Antigonus took charge of a part of the Royal Army, and after being reinforced with more reliable troops from Antipater's European army, he marched against the ex-Perdiccans Eumenes, Alketas, Domikos, Attalos and Polemon in Asia Minor. Antigonus decided to first deal with Eumenes, who was in Cappadocia. Despite being outnumbered, Antigonus adopted a bold aggressive strategy. He eventually out-generaled and defeated Eumenes at the Battle of Orkynia, forcing him to retire to the fortress of Nora (Νῶρα). Leaving Eumenes under siege, Antigonus now marched on the combined forces of Alcetas, Dokimos, Attalos and Polemon near Cretopolis in Pisidia. Antigonus surprised and defeated his opponents at the Battle of Cretopolis. Antigonus, in two brilliant campaigns in the course of one campaigning season, had annihilated the remnants of the Perdiccan faction with the exception of Eumenes, who was bottled up in Nora.

==Antipater's death and the Second Diadochi War==
When Antipater died in 319 BC, he left the regentship to Polyperchon, excluding Cassander, his son. Antigonus and the other dynasts refused to recognize Polyperchon, since it would have undermined their own ambitions.
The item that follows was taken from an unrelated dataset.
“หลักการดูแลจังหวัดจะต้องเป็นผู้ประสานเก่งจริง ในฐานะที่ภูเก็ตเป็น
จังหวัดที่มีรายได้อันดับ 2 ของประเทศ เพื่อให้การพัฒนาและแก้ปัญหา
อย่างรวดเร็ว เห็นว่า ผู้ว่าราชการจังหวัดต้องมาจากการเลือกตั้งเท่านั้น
Antigonus entered into negotiations with Eumenes, but Eumenes had already been swayed by Polyperchon, who gave him authority over all other generals within the empire. Affecting his escape from Nora through trickery, Eumenes raised a small army and fled south into Cilicia. Antigonus did not move against Eumenes directly because he was tied up in northwestern Asia Minor campaigning against Cleitus the White who had a large fleet at the Hellespont.
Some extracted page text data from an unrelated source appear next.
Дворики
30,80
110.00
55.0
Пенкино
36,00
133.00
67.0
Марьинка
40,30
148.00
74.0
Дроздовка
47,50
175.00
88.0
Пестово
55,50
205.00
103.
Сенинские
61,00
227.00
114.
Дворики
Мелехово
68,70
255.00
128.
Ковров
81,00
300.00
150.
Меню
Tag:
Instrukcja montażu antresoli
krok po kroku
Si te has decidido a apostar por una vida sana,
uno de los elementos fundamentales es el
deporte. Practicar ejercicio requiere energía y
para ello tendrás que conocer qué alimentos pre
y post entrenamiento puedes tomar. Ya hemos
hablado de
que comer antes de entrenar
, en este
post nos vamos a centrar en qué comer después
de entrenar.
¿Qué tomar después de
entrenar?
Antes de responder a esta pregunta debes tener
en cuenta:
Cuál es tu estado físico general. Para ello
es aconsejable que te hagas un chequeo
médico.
Cleitus was able to defeat Antigonus's admiral Nicanor in a sea battle but he was caught off guard the next morning when Antigonus and Nicanor launched a double assault by land and sea on his camp, Cleitus was taken completely by surprise and his entire force was captured or killed (see: Battle of Byzantium). Meanwhile, Eumenes had taken control of Cilicia, Syria and Phoenicia, formed an alliance with Antigenes and Teutamos, the commanders of the Silver Shields and the Hypaspists, and begun to raise a naval force on behalf of Polyperchon. When it was ready he sent the fleet west to reinforce Polyperchon, but off the coast of Cilicia it was met by Antigonus's fleet and changed sides. Antigonus had settled his affairs in Asia Minor and marched east into Cilicia, intent on doing battle with Eumenes in Syria. Eumenes somehow had advance knowledge of this and marched out of Phoenicia, through Syria into Mesopotamia, with the idea of gathering support in the upper satrapies.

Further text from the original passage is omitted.